Trump’s “Donroe Doctrine” puts Europe in a tight bind: three dilemmas no one here wants to face

This ECFR commentary argues that the dramatic US military capture of Venezuela’s president under a revived Monroe-style foreign policy forces Europe into a set of hard political dilemmas. Washington’s intervention isn’t only about Latin America – it signals a shift toward a more interventionist and unpredictable US posture that leaves European capitals scrambling for answers. Europe now has to decide how to react to a tough America, what its own values mean when allies break international norms, and how to maintain strategic autonomy in a world where force is back in fashion.

Europe must respond, but how?

The commentary frames Trump’s Venezuelan raid as a shock to European strategic thinking. What seems like a hemisphere issue actually echoes in Brussels, Berlin and Paris because it reflects an America ready to use force outside established multilateral frameworks.

Europe wants to uphold international law, but must balance that against its reliance on Washington for security and strategic cooperation. Saying nothing looks like weakness, condemning Washington risks transatlantic rifts.

Norms vs reality – which comes first?

ECFR points out Europe’s belief in international law and state sovereignty clashes with a US that now treats intervention as “law enforcement” rather than a violation of sovereignty. Europeans see Venezuelan sovereignty as sacred even if the regime in Caracas was illegitimate.

The logic of the Trump move suggests that international norms can be overridden if great powers judge it necessary. That challenges Europe’s self-image as a champion of rules over raw power.

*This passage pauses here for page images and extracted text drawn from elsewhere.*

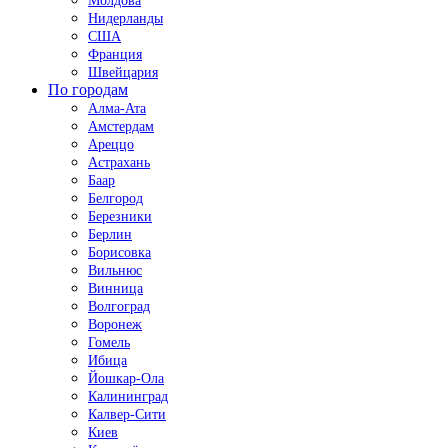
Молдова
Нидерланды
США
Франция
Швейцария
По городам
Алма-Ата
Амстердам
Ареццо
Астрахань
Баар
Белгород
Березники
Берлин
Борисовка
Вильнюс
Винница
Волгоград
Воронеж
Гомель
Ибица
Йошкар-Ола
Калининград
Калвер-Сити
Киев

Great-power spheres are back on the table

The analysis signals a deeper crisis: the idea of spheres of influence is no longer a cold-war relic. If Washington openly asserts dominance in its “backyard”, that implicitly approves similar logic elsewhere.

That makes Europe vulnerable because rivals like Russia and China could interpret this as a licence to press their own influence zones. Europe must ask itself whether it wants to defend a universal order or accept great-power carve-ups.

What Europe risks by doing nothing

The piece suggests Europe cannot sit on the sidelines of this debate. If Brussels refuses to push back, it signals acceptance of a world in which great powers bend international law to suit strategic ends. That undercuts Europe’s diplomatic credibility on Ukraine, trade disputes, energy independence and multilateral cooperation.

Where this leaves Europe: Europe must choose between principle and convenience

If Europe keeps treating force as an exceptional tool, but accepts it when a powerful ally uses it, it sends a dangerous message. Europe’s values become negotiable and its strategic autonomy weaker.

Europe now faces a choice: defend a rules-based order even against partners, or adapt to a world where raw power and spheres of influence once again decide outcomes. The time to decide is now.